A dimostrazione dell’elevata correlazione tra comportamenti autolesivi e diagnosi di Disturbo Alimentare esiste una interessante letteratura. Claes e Vandereycken hanno pubblicato i dati della loro indagine compiuta su un campione di 134 donne con disturbo alimentare (di cui il 26.9% con anoressia restrittiva, il 43.3% con anoressia di tipo bulimico e il 29.9% con bulimia): il 44.6% dei soggetti esaminati ha sofferto di autolesionismo. Nell’anoressia di tipo bulimico il 51.8% dei soggetti mette in atto comportamenti autolesivi, nella bulimia il 43.6% e nell’anoressia restrittiva il 34.3%. Dalle ricerche svolte all’interno del reparto dei disturbi alimentari della casa di cura Villa Margherita su 230 soggetti ricoverati, il 25.7% riporta di avere messo in atto comportamenti autolesivi sia nella storia di vita che durante il percorso di cura in atto.

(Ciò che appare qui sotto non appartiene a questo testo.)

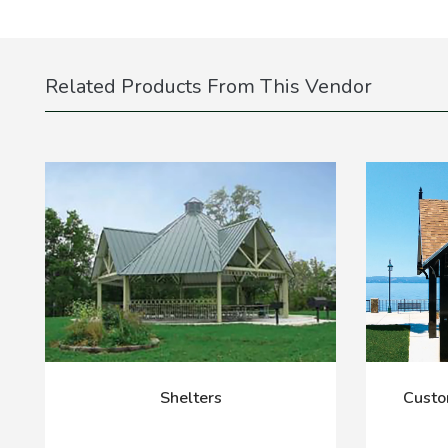
Related Products From This Vendor
Shelters
Custo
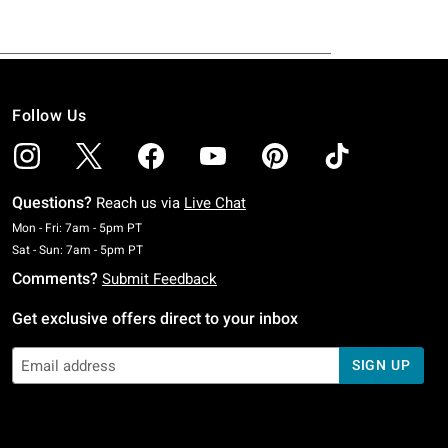
Follow Us
Questions?
Reach us via
Live Chat
Monday To Friday: 7 AM To 5 PM Pacific Time
Mon - Fri: 7am - 5pm PT
Saturday To Sunday: 7 AM To 5 PM Pacific Time
Sat - Sun: 7am - 5pm PT
Comments?
Submit Feedback
Get exclusive offers direct to your inbox
SIGN UP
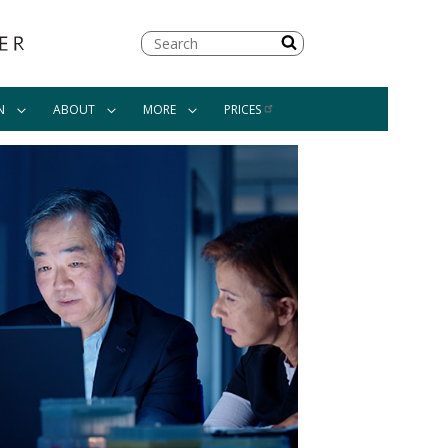
Search
N
ABOUT
MORE
PRICES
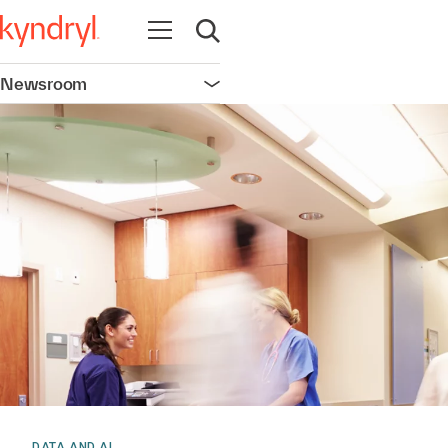
Open navigation
Open search
Newsroom
Open navigation
DATA AND AI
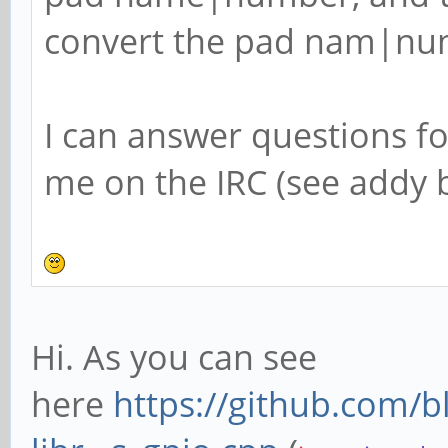
convert the pad nam|num
I can answer questions f
me on the IRC (see addy b
Hi. As you can see
here
https://github.com/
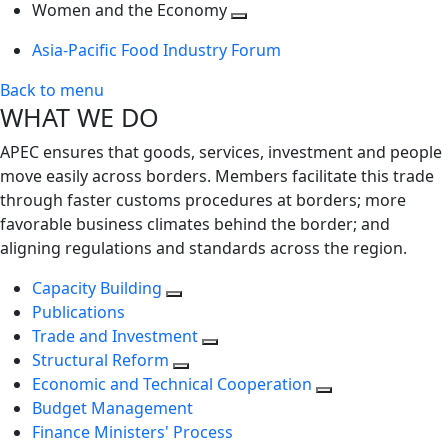
next
Toggle
level
Women and the Economy
level
next
Toggle
Asia-Pacific Food Industry Forum
level
next
level
Back to menu
WHAT WE DO
APEC ensures that goods, services, investment and people
move easily across borders. Members facilitate this trade
through faster customs procedures at borders; more
favorable business climates behind the border; and
aligning regulations and standards across the region.
Capacity Building
Publications
Trade and Investment
Structural Reform
Economic and Technical Cooperation
Budget Management
Finance Ministers' Process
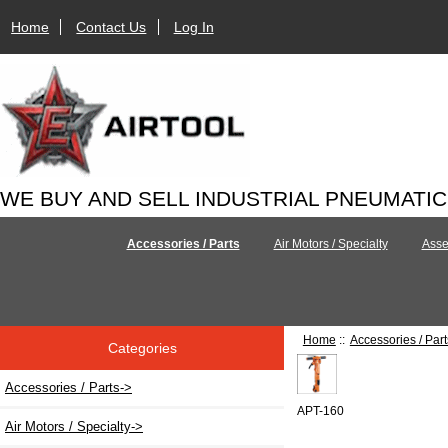
Home
Contact Us
Log In
WE BUY AND SELL INDUSTRIAL PNEUMATI
Accessories / Parts
Air Motors / Specialty
Asse
Home
::
Accessories / Part
Categories
Accessories / Parts
->
APT-160
Air Motors / Specialty->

I comportamenti maggiormente presenti sono tagliarsi, bruciarsi, mordersi, darsi pugni, graffiarsi, sbattere la testa contro il muro. Rispetto al tipo di disturbo alimentare, questi soggetti autolesionisti hanno per il 53% una bulimia, per il 42% un’anoressia (10% restrittiva, 32% di tipo bulimico) e per il 5% un binge eating.

 

La presenza del disturbo di personalità è dell’81%, mentre l’assenza è del 19%. Per quanto riguarda il tipo di disturbo di personalità, prevale quello borderline con il 62% seguito nel 19% dei casi dal disturbo evitante di personalità. Nei pazienti borderline, i comportamenti autolesionistici sono estremamente frequenti (75%-90%) e possono essere di intensità tale da portare nel 10% circa dei casi a esiti fatali.

 

“Non stupisce la correlazione dell’autolesionismo con i disturbi alimentari visto che anche questi ultimi possono essere considerati una forma ‘alimentare’ del farsi del male e sono figli di uno stesso tipo di malessere” conclude Ostuzzi.

 

“Per i clinici che si occupano di tali disturbi è importante proporre interventi di cura integrati finalizzati al trattamento complessivo della patologica con particolare attenzione all’utilizzo di strategie e tecniche terapeutiche finalizzate a ridurre l’intensità e la frequenza di tali manifestazioni patologiche” conclude Ostuzzi.